If reasoned judgment is "in the drivers seat" then what it is driving is less like a car, responding to the driver's every control, and more like an elephant with a mind of its own. Reason can exert some influence sometimes on the elephant’s direction, but reason is often more "rider" than "driver."
Part 2.
DeleteOS: 'If the smell of rotting food disgusts us, that's, well, reasonable: It discourages our eating of it, and so prevents our doing ourselves harm. Here feeling supports reasoned judgment --in fact offers a shortcut to a reasoned decision, obviating the need for a lot of tedious logical steps.'
The reasonableness, as distinct from the disgust, is very recent. The understanding of what rotted food does in a digestive system is modern. For the vast majority of human history, there was no independent "reasoned judgment" being supported by disgust. Rather, the only approximation of reasoned judgment we had was post facto rationalizations of behavior that was driven by the disgust reaction.

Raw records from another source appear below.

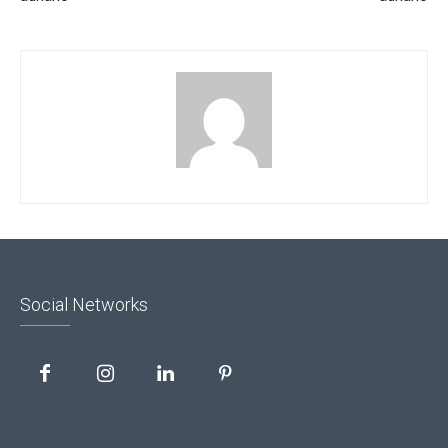
Social Networks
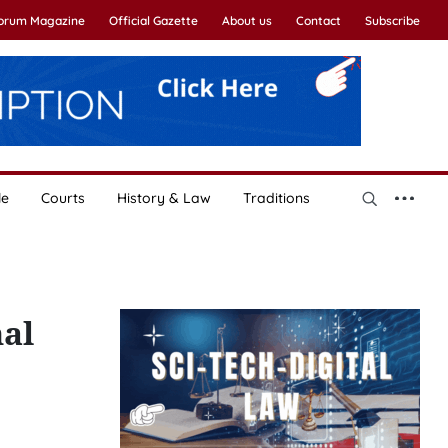
Forum Magazine
Official Gazette
About us
Contact
Subscribe
le
Courts
History & Law
Traditions
nal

But the the "shortcut" idea you mention is an important point. Imagine choosing a new washing machine from 10 similar but slightly different models. The passions don't care, so the choice is left up to reason to work out. It's tedious and tiring. If every little decision had to be worked out that way, it would be exhausting. We couldn't do it. The shortcuts that our emotion-based preferences provide us are not merely handy but vitally necessary just to get through a normal day.

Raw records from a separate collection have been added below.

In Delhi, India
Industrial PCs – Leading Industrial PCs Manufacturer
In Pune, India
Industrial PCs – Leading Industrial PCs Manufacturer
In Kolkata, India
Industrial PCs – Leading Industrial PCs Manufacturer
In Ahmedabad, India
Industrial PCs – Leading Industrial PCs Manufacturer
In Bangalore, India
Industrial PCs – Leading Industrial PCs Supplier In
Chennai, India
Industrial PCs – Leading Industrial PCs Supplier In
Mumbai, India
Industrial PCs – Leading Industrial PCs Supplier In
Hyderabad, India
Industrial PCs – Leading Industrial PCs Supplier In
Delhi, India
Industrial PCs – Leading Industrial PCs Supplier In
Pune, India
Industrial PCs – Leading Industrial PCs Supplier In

Antonio Damasio's *Descartes' Error* describes patients with damage to the ventromedial prefrontal cortex. Their "emotionality" has dropped to about zero. They retain all the reasoning capacity about moral decision-making that normal people have, they suffer no drop in IQ, they can talk appropriately about what is right and wrong, and they score well on Kohlberg tests of moral reasoning. Nevertheless, in their personal and work lives they made many foolish decisions, or failed to come to a decision at all. The alienated the people around them and their lives fell apart. We very much need those nonrational shortcuts.
Purity rules vary widely from culture to culture -- even between cultures that are neighbors and face essentially the same environmental conditions. I have yet to see any very convincing explanation for many of them. Perhaps a few of them, as you suggest, actually conferred advantages, though the mechanism by which they produced the advantage was entirely hidden from the cognitive brain (once such a mechanism is cognitively and consciously known, the rule moves from being a purity rule to being a known means to a known end.) My guess is that most of them emerged the way superstitions usually do: products of someone's "post hoc ergo propter hoc" fallacy that happened to catch on and spread through a population. I will concede, though, that an inordinate number of the purity rules in almost any culture have to do with food or sex. If, as I said in the original post, morality is kluge built onto a disgust system designed to steer us away from certain foods, then it makes sense that so many purity rules would be about food. I'm not sure how the disgust-morality circuitry came to be so oriented toward labeling and harshly judging sexual "deviance." I understand, of course, that monitoring and condemning activity outside the pair bond was important for making sure one's genes were passed on, but how does that lead to prohibitions like Lev 20:13? I notice that the people whose worst insult is now "cuck" are (by and large) the same people whose worst insult used to be "faggot." They've shifted ground on which sexual purity rule is most important to them, but neither one has a basis in either reason or compassion. It seems to have some sort of basis in disgust, but how that works, I'm curious to understand.